Quindry has garnered about $3 million in funding since he arrived at UM, studying the effects of prolonged smoke exposure on essential workers.

The application of these findings extends to all types of people with physically active jobs, including military personnel, firefighters, farmers and postal workers. To simulate those working conditions with human subjects, he sets the PM at a smoky level and makes subjects exercise rigorously for 45 to 120 minutes in UM's Air Inhalation Facility. The smoke dose is regulated by how big and frequently breaths are taken, and he uses METs as a surrogate for that dose. (And if someone really gets into METs, Quindry is co-author of a text called "Exercise Physiology," which has METs for everything from calisthenics to gardening neatly ordered in an eight-page appendix.)

He said the PM MET minute threshold of 200,000 is what they have documented scientifically so far, and their subjects seem to handle that level fairly well. However, people who experienced the 2017 Rice Ridge Fire near Seeley Lake lived in PM spikes of PM2.5 counts up to 900 at times.
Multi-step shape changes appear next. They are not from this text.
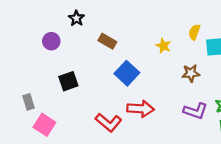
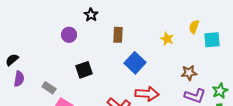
brown rectangle: (107, 41) -> (118, 35), turned 63
brown star: (191, 73) -> (189, 73), moved
gray rectangle: (28, 102) -> (49, 88), turned -40

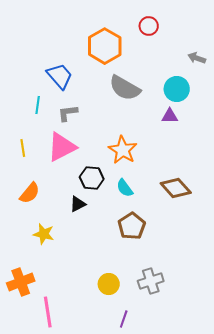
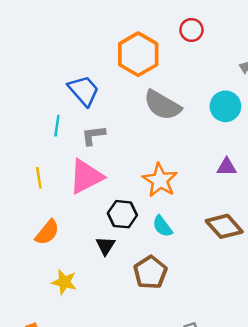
purple triangle: (170, 116) -> (227, 167), moved
black triangle: (78, 204) -> (105, 246), turned -30
brown pentagon: (132, 226) -> (150, 272), moved

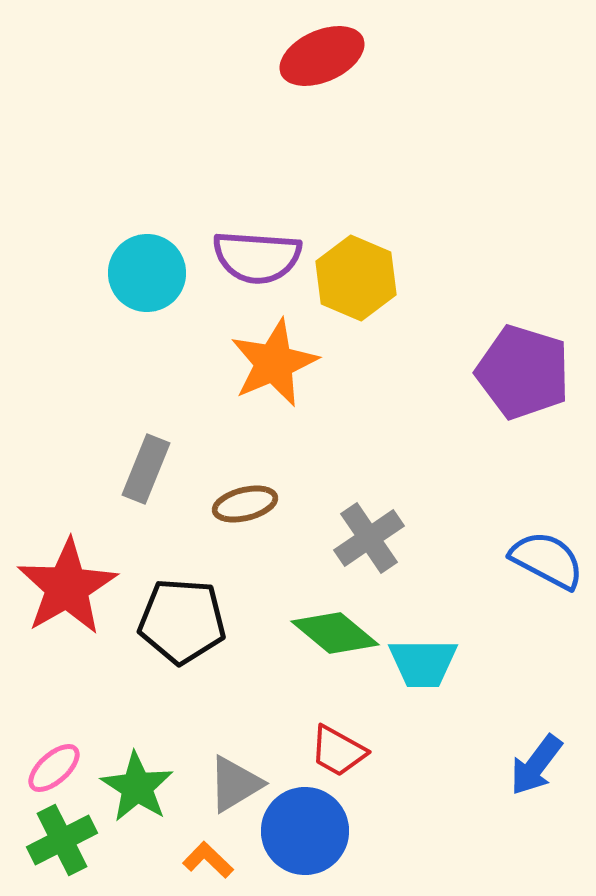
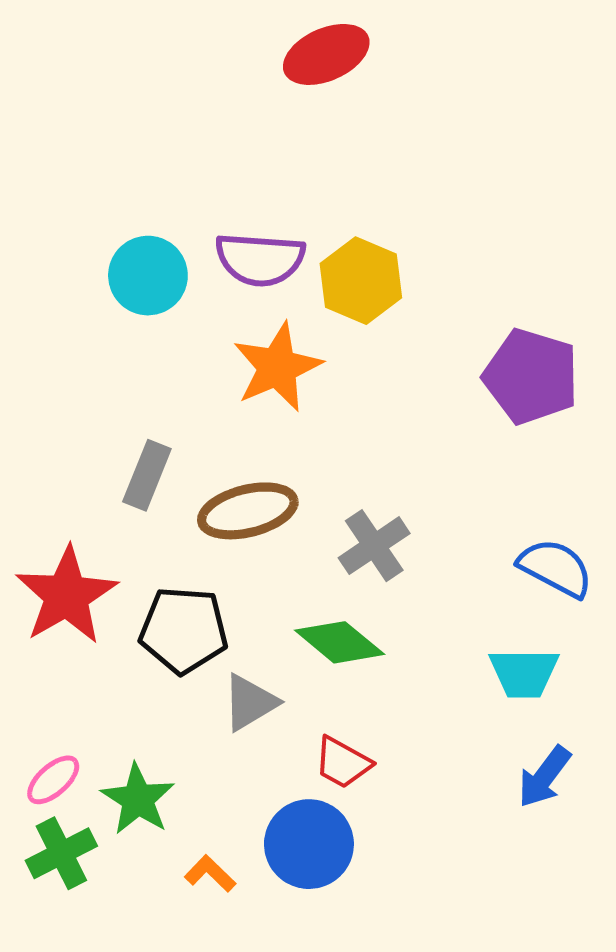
brown ellipse: (245, 504) -> (248, 511), size x1.5
cyan trapezoid: (423, 663) -> (524, 673), moved
gray triangle: (235, 784) -> (250, 702), moved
"In the short term, we don't know what that sort of exposure does to people," he said. "That's off the charts into unexplored territory based on what modern science has explored."

So we still don't fully understand the long-term effects of exercising in smoke. But Quindry, the smoke-health expert, is an avid biker who never "goes hard" when the PM count is above 50. (For him, "hard" is biking 3,000 feet up a mountain.) He will keep biking to work outside even if the PM count rises to 75, but he would move more strenuous exercise inside.

"You have to trust your common sense," he said. "For the kinds of activity and exercise that most of us are going to do outside, we haven't discovered anything that turns that on its ear and should scare you off too much. And, actually, that's pretty good news."